28 Desgelijks ook als het was in de dagen van Lot; zij aten, zij dronken, zij kochten, zij verkochten, zij plantten, zij bouwden;
Tako kao što bi u dane Lotove: jeðahu, pijahu, kupovahu, prodavahu, saðahu, zidahu;
29 maar op den dag dat Lot van Sodom uitging, regende er vuur en solfer van den hemel en verdelgde allen.
A u dan kad iziðe Lot iz Sodoma, udari oganj i sumpor iz neba i pogubi sve.
30 Op dezelfde wijze zal het zijn op den dag dat de Zoon des menschen openbaar zal worden.
Tako æe biti i u onaj dan kad æe se javiti sin èovjeèij.
31 In dien dag, wie op het dak is en zijn huisraad is in huis, hij kome niet naar beneden om het te grijpen, en die op den akker is keere ook niet terug tot hetgeen hij achterliet.

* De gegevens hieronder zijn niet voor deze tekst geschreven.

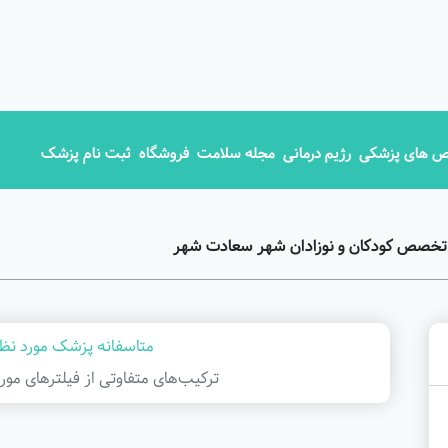
 های پزشکی
رژیم درمانی
مجله سلامت
فروشگاه
ثبت نام پزشک
 تخصص کودکان و نوزادان شهر سعادت شهر
متاسفانه پزشک مورد نظر
ترکیب‌های متفاوتی از فیلتر‌های مور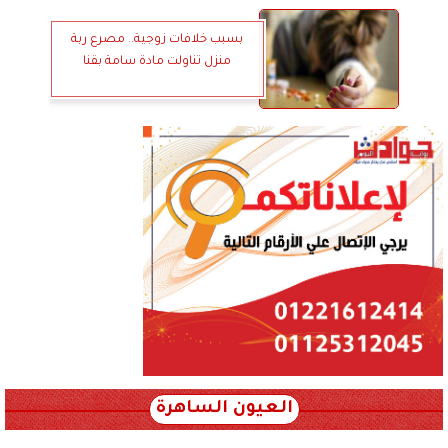
بسبب خلافات زوجية.. مصرع ربة
منزل تناولت مادة سامة بقنا
العيون الساهرة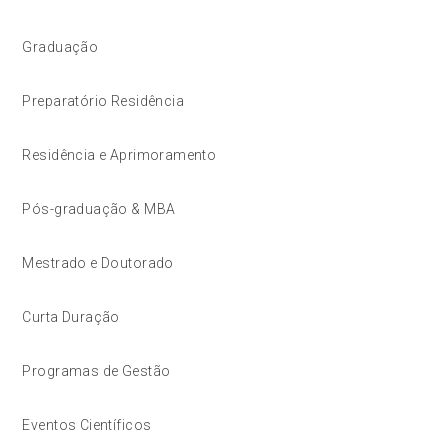
Graduação
Preparatório Residência
Residência e Aprimoramento
Pós-graduação & MBA
Mestrado e Doutorado
Curta Duração
Programas de Gestão
Eventos Científicos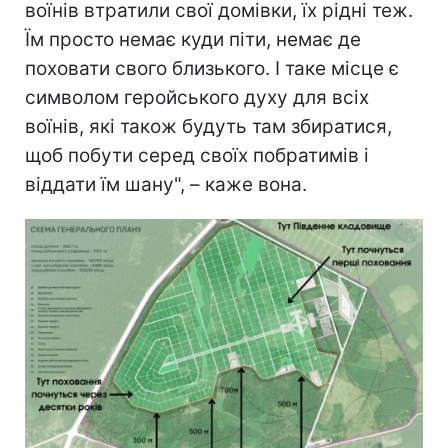
воїнів втратили свої домівки, їх рідні теж.
Їм просто немає куди піти, немає де
поховати свого близького. І таке місце є
символом геройського духу для всіх
воїнів, які також будуть там збиратися,
щоб побути серед своїх побратимів і
віддати їм шану", – каже вона.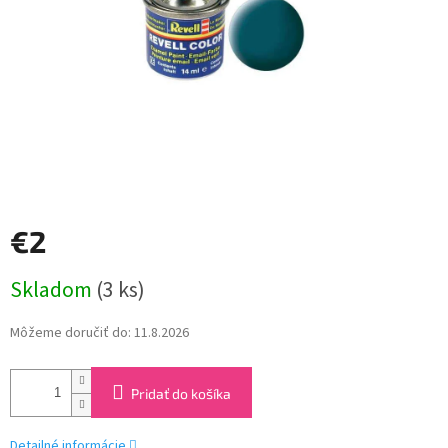
€2
Jednotková
Skladom
(3 ks)
cena:
Môžeme doručiť do:
11.8.2026
Pridať do košíka
Detailné informácie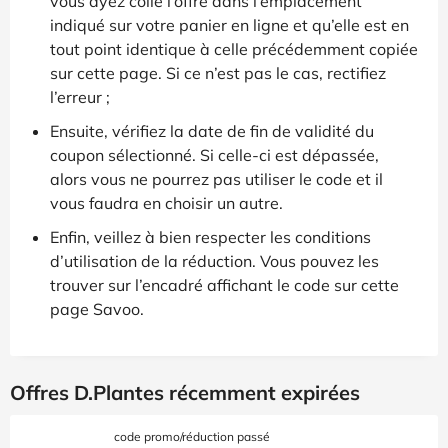
vous ayez collé l’offre dans l’emplacement
indiqué sur votre panier en ligne et qu’elle est en
tout point identique à celle précédemment copiée
sur cette page. Si ce n’est pas le cas, rectifiez
l’erreur ;
Ensuite, vérifiez la date de fin de validité du
coupon sélectionné. Si celle-ci est dépassée,
alors vous ne pourrez pas utiliser le code et il
vous faudra en choisir un autre.
Enfin, veillez à bien respecter les conditions
d’utilisation de la réduction. Vous pouvez les
trouver sur l’encadré affichant le code sur cette
page Savoo.
Offres D.Plantes récemment expirées
code promo/réduction passé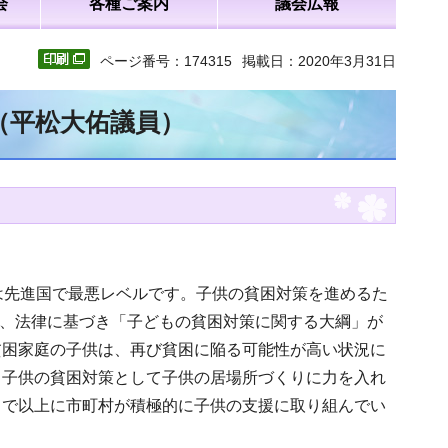
会
各種ご案内
議会広報
ページ番号：174315
掲載日：2020年3月31日
（平松大佑議員）
は先進国で最悪レベルです。子供の貧困対策を進めるた
た、法律に基づき「子どもの貧困対策に関する大綱」が
貧困家庭の子供は、再び貧困に陥る可能性が高い状況に
、子供の貧困対策として子供の居場所づくりに力を入れ
まで以上に市町村が積極的に子供の支援に取り組んでい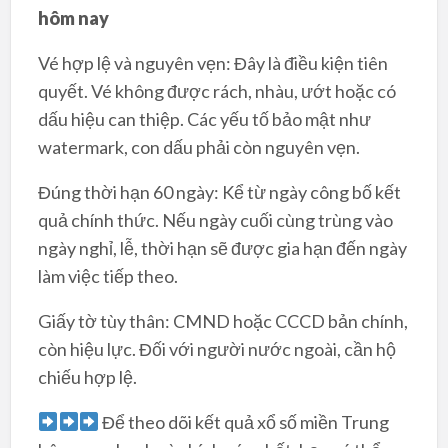
hôm nay
Vé hợp lệ và nguyên vẹn: Đây là điều kiện tiên
quyết. Vé không được rách, nhàu, ướt hoặc có
dấu hiệu can thiệp. Các yếu tố bảo mật như
watermark, con dấu phải còn nguyên vẹn.
Đúng thời hạn 60 ngày: Kể từ ngày công bố kết
quả chính thức. Nếu ngày cuối cùng trùng vào
ngày nghỉ, lễ, thời hạn sẽ được gia hạn đến ngày
làm việc tiếp theo.
Giấy tờ tùy thân: CMND hoặc CCCD bản chính,
còn hiệu lực. Đối với người nước ngoài, cần hộ
chiếu hợp lệ.
Để theo dõi kết quả xổ số miền Trung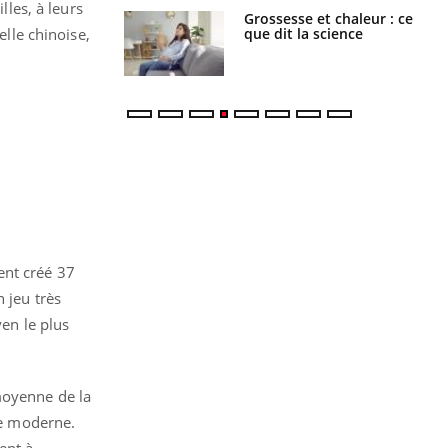
les, à leurs
Grossesse et chaleur : ce
Mordue par un
que dit la science
barracuda, une petite fille
elle chinoise,
secourue grâce à un
réflexe essentiel
ent créé 37
 jeu très
yen le plus
moyenne de la
ne moderne.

U onaj dan koji se desi na krovu a pokuæstvo njegovo u kuæi, neka ne silazi da ga uzme; i koji se desi u polju, tako neka se ne vraæa natrag.
32 Gedenkt aan de vrouw van Lot.
Opominjite se žene Lotove.
33 Wie zijn leven zal zoeken te behouden, die zal het verliezen, en wie het zal verliezen, die zal het bewaren.
Koji poðe da saèuva dušu svoju, izgubiæe je; a koji je izgubi, oživljeæe je.
34 Ik zeg ulieden: In dien nacht zullen er twee op één bed zijn; de een zal worden meegenomen en de andere achtergelaten.
Kažem vam: u onu noæ biæe dva na jednome odru, jedan æe se uzeti a drugi æe se ostaviti;
35 Twee zullen er samen aan het malen zijn; de eene zal worden meegenomen, maar de andere achtergelaten.
Dvije æe mljeti zajedno, jedna æe se uzeti a druga æe se ostaviti;
36 Twee zullen er op den akker zijn; de een zal worden meegenomen en de andere achtergelaten.
Dva æe biti na njivi, jedan æe se uzeti a drugi æe se ostaviti.
37 En zij antwoordden en zeiden tot Hem: Waar, Heere? En Hij zeide tot hen: Waar het lichaam is, daar zullen zich ook de arenden verzamelen.
I odgovarajuæi rekoše mu: gdje, Gospode? A on im reèe: gdje je strvina onamo æe se i orlovi skupiti.